(231f) Optimal Operation of Heat Exchanger Networks

To save operational costs and reduce energy usage in industrial chemical plants, heat integration and heat recovery are some of the most important and widely applied technologies. Typically this includes networks of heat exchangers, which are used to transfer heat from a set of hot streams to a set of cold streams.

Although heat integration is generally considered extensively during plant design, its potential is often not maximized under plant operation, when the conditions are different from the nominal conditions assumed during design. Hence there is still a large potential for energy savings by optimally operating the heat exchanger networks.

A common flow configuration in practice is a feed stream which is split into two or more branches that are heated separately in heat exchangers using heat from a set of hot streams. In such cases, it is often desirable to distribute the common feed stream between the branches in such a way that the total heat transfer is maximized. If the branches are merged again, this is equivalent to distributing the stream between the branches such that the merged stream assumes the maximally possible temperature.

However, determining the optimal split is not trivial; mainly because of disturbances such as varying hot stream and utility temperatures, varying flow rates, and unknown heat transfer coefficients. One approach to determine the optimal stream split is online real-time optimization (RTO) [1,2]. This approach includes developing a mathematical model of the heat exchanger network, and using online measurements to adapt the model parameters to match the real plant. Then the adapted model is used in a numerical optimization scheme to determine the optimal flow into each branch. Although this approach can give close to optimal performance, it is expensive and complicated to implement.

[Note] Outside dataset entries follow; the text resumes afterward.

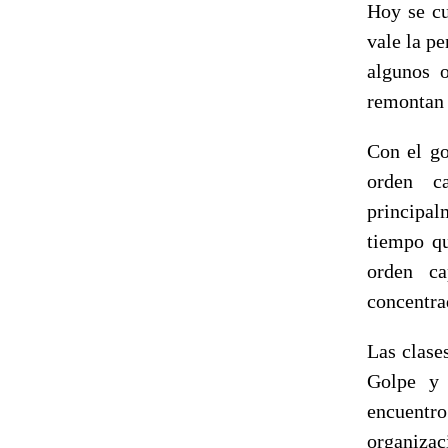
Hoy se c
vale la p
algunos o
remontan 
Con el go
orden ca
principal
tiempo qu
orden ca
concentra
Las clase
Golpe y 
encuentro
organizac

An alternative approach is to determine “self-optimizing” controlled variables [3], which when controlled at constant setpoints, indirectly lead to optimal or near-optimal adjustment of the flows. Based on the ideas in [4], we present a surprisingly simple function of only temperature measurements, which when controlled to equal values for each branch, results in a stream split which maximizes the total heat transfer. Interestingly, although only temperature measurements are used, also flow disturbances, and varying heat transfer coefficients are handled in a near-optimal manner. This is very attractive for practical implementation, because temperature measurements are much cheaper and easier to obtain than flow measurements or estimates of heat transfer coefficients.

Finally, we demonstrate the application of the method on a simulation study and present generalizations for the case that the hot streams have different costs for using them.

[1] T. Lid, S. Strand, S. Skogestad, "On-line optimization of a crude unit heat exchanger network" In: Proceedings of CPC VI, AIChE Symposium Series vol. 98. pp. 403 - 407. (2002)
[2] T. E. Marlin, A. Hrymak, "Real-time operations optimization of continuous processes" In: Proceedings of CPC V, AIChE Symposium Series vol. 93. pp. 156 - 164. (1997)
[3] S. Skogestad "Plantwide control: the search for the self-optimizing control structure", J. Proc. Control, 10, 487-507 (2000).
[4] J. Jäschke and S. Skogestad, "Optimal controlled variables for polynomial systems", Journal of Process Control, 22 (1), 167-179 (2012).